▶ [Prompt]:
If a line of the records contains the string "dans", copy it out.

▶ [Information]:
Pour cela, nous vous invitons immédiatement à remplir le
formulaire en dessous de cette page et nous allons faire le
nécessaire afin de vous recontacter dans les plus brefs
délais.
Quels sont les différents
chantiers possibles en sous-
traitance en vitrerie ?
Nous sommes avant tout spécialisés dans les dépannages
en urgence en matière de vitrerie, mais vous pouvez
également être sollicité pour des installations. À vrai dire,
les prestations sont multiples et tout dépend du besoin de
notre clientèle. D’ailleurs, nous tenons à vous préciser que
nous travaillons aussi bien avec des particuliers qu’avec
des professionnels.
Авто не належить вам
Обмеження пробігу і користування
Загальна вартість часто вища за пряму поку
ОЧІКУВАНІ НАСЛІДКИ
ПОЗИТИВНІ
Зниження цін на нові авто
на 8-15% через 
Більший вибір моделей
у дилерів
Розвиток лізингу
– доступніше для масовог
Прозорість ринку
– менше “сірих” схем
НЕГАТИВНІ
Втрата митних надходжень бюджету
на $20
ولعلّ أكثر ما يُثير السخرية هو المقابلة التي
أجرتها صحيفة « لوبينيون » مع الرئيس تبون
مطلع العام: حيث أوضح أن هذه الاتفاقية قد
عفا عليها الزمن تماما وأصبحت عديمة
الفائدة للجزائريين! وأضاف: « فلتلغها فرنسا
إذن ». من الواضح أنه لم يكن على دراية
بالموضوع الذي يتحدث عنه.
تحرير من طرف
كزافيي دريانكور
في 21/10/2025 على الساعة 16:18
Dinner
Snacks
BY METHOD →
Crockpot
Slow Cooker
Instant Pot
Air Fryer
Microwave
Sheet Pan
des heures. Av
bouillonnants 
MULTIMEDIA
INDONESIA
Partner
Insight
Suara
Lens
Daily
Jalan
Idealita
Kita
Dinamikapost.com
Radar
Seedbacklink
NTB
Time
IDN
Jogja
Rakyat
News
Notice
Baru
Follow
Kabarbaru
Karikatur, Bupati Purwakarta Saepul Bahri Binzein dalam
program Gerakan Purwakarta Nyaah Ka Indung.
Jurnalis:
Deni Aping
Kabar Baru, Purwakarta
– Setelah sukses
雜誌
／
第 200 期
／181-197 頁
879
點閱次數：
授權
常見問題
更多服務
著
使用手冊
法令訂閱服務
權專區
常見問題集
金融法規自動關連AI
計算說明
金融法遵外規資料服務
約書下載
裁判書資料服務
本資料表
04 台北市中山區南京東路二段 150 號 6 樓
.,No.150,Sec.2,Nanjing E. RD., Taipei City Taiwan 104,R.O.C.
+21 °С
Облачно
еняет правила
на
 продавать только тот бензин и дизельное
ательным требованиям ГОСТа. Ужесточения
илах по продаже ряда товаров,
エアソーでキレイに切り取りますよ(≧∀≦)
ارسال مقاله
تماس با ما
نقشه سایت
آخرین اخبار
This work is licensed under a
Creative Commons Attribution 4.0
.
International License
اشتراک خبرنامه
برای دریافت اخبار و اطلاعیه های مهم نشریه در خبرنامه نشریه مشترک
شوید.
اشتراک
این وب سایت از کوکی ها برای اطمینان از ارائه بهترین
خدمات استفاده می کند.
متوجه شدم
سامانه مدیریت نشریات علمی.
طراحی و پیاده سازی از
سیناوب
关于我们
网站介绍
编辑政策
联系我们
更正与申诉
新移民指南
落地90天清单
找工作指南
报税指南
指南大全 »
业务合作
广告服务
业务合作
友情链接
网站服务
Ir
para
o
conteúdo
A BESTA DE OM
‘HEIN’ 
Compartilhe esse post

▶ [Answer section]:
nécessaire afin de vous recontacter dans les plus brefs
Nous sommes avant tout spécialisés dans les dépannages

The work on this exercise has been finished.